Set up Prometheus and Grafana for microservices monitoring

Microservices are an architectural approach where a single application is broken into tiny services, which serve as independent applications that can be run on a variety of different server instances. They are modular, scalable, and easy to test.

Microservices enable the faster delivery of software applications. On the flip side, the increased number of services can make the applications more complex, add latencies, and make them laborious to manage and debug. However, the proactive monitoring of microservices aids in enhancing service uptime, early identification of problems, and ease of management.

In this article, we’ll focus on how to set up a fully functional monitoring stack with Prometheus and Grafana using Prometheus Operator.
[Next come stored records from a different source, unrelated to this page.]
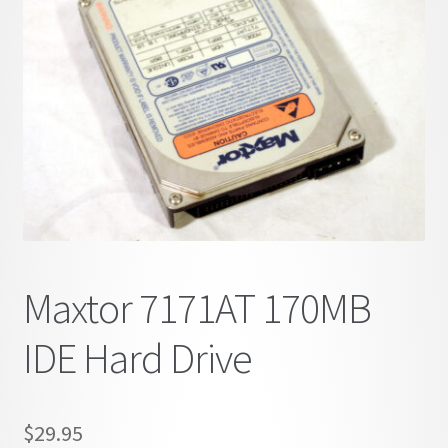
child
menu
Maxtor 7171AT 170MB
IDE Hard Drive
$
29.95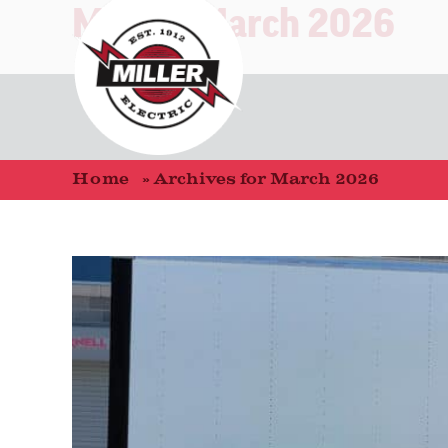
Month:
March 2026
Home
»
Archives for March 2026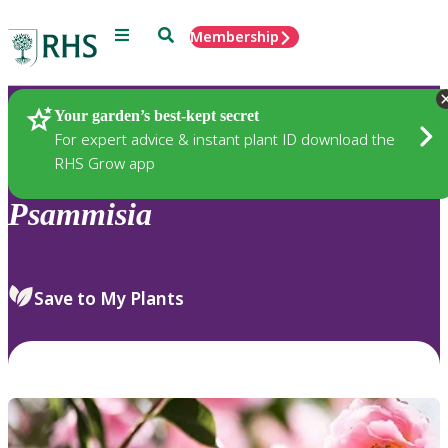
Menu
Search
Membership
Home
Plants
Your garden’s best-kept secret
For expert advice & instant plant ID download the
RHS Grow app
Psammisia
Save to My Plants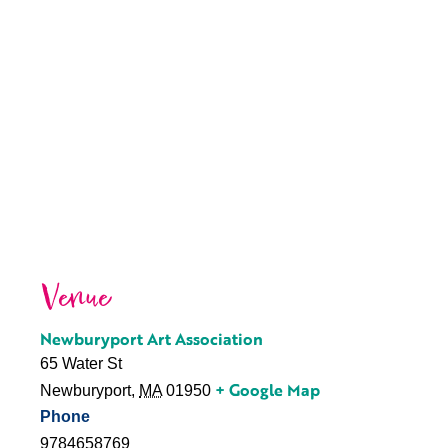
Venue
Newburyport Art Association
65 Water St
+ Google Map
Newburyport
,
MA
01950
Phone
9784658769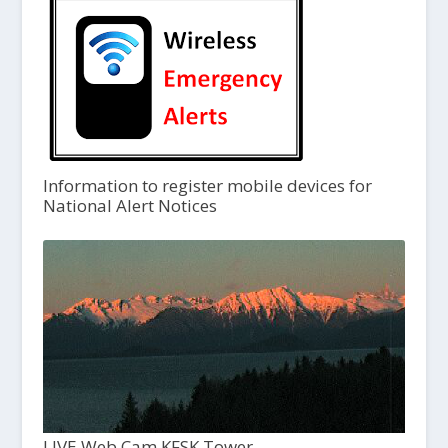
Information to register mobile devices for
National Alert Notices
LIVE Web Cam KFSK Tower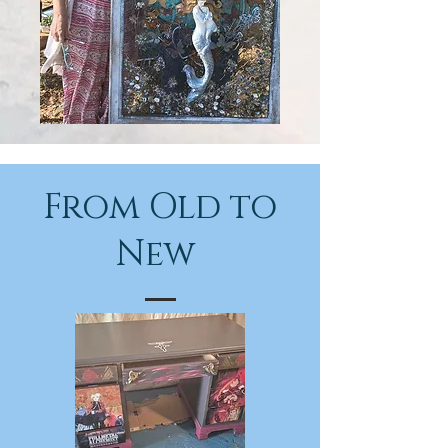
From Old to
New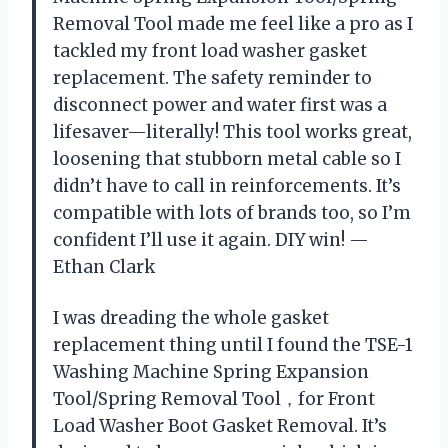
Removal Tool made me feel like a pro as I
tackled my front load washer gasket
replacement. The safety reminder to
disconnect power and water first was a
lifesaver—literally! This tool works great,
loosening that stubborn metal cable so I
didn’t have to call in reinforcements. It’s
compatible with lots of brands too, so I’m
confident I’ll use it again. DIY win! —
Ethan Clark
I was dreading the whole gasket
replacement thing until I found the TSE-1
Washing Machine Spring Expansion
Tool/Spring Removal Tool，for Front
Load Washer Boot Gasket Removal. It’s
Prometheus: A brief description

Prometheus is an open-source time series database that monitors targets using an active pull mechanism. It has an entire collection of prebuilt exporters to retrieve data from almost all systems in real time.

A basic Prometheus architecture is illustrated below:

Fig. 1: Monitoring stack architecture with Prometheus and Grafana

Although it has several moving parts, the Prometheus server and Alertmanager are two components to highlight. The Prometheus server pulls the metrics data from applications or devices, then processes and stores it. Alertmanager sends the alerts to end users via email, Slack channels, and other tools. Prometheus is flexible enough to quickly integrate with other tools like Grafana for better data visualization.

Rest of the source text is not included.